Kigali to host global energy summit

Rwanda will be looking to lure more investors during the forthcoming 3rd annual energy summit due to take place later this year in Kigali.
KivuWatt Methane Gas plant in Karongi District. Rwanda will be looking for more investors during the energy summit in November. (File)
KivuWatt Methane Gas plant in Karongi District. Rwanda will be looking for more investors during the energy summit in November. (File)

Rwanda will be looking to lure more investors during the forthcoming 3rd annual energy summit due to take place later this year in Kigali.

According to Jean Bosco Mugiraneza, the chief Executive Officer, Rwanda Energy Group (REG), the 3rd edition of the iPAD Rwanda Energy Infrastructure forum will be aiming at selling the country’s energy potential to world investors.

 

The summit to be held in November on a yet to be confirmed day, is expected to attract more than 500 energy experts, investors and policy makers to deliberate on strategies to increase energy generation, distribution and supply in the most efficient and effective ways.

 

According to Mugiraneza, such events will boost the country’s efforts to meet the national energy supply targets.

 

“The 2-day forum provides market entry for international as well as local investors, financiers, project developers, advisors, technology and solution providers to join together in dynamic interactive discussions to develop the sector efficiently and effectively, setting clear strategies and public private partnerships for success,” Mugiraneza said adding that the networking business opportunities cannot be underestimated.

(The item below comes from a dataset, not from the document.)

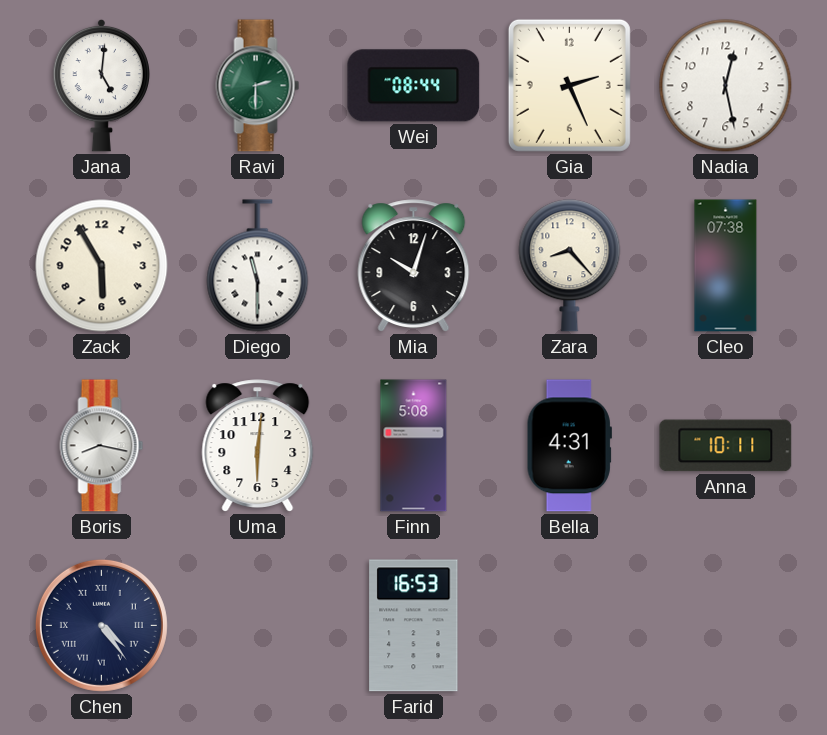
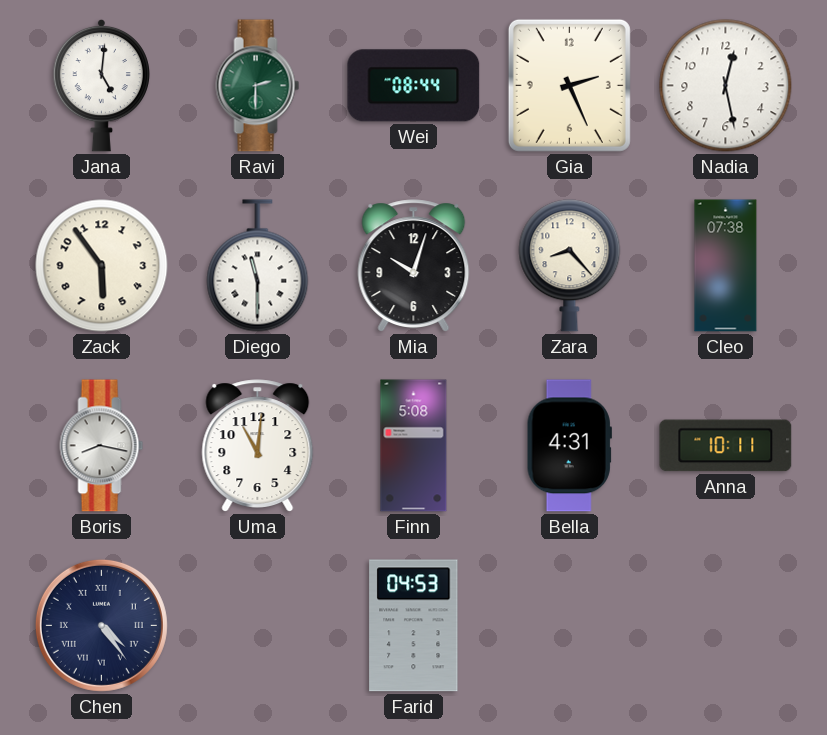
Zack: 5:55 -> 5:54
Uma: 6:01 -> 11:01
Farid: 16:53 -> 04:53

The objective is to be able to provide information for both international and local investors about opportunities in credible business consortiums and design business plans that will help increase energy supply in the country.

Rwanda’s installed power generation capacity stands at 186 megawatts, against a target of 563 megawatts by 2018. The country is also targeting to increase connectivity to more than 70 per cent of the population by the same time.

Currently, the country’s hydro electricity generation capacity accounts for 97.37 megawatts, thermal power at 51.7 megawatts, methane 3.6 megawatts, while 8.75 megawatts is produced from solar energy.

Other efforts to increase power supply include importing 30 megawatts from Kenya – expected by end of 2016 – and another 400 megawatts from Ethiopia by 2018.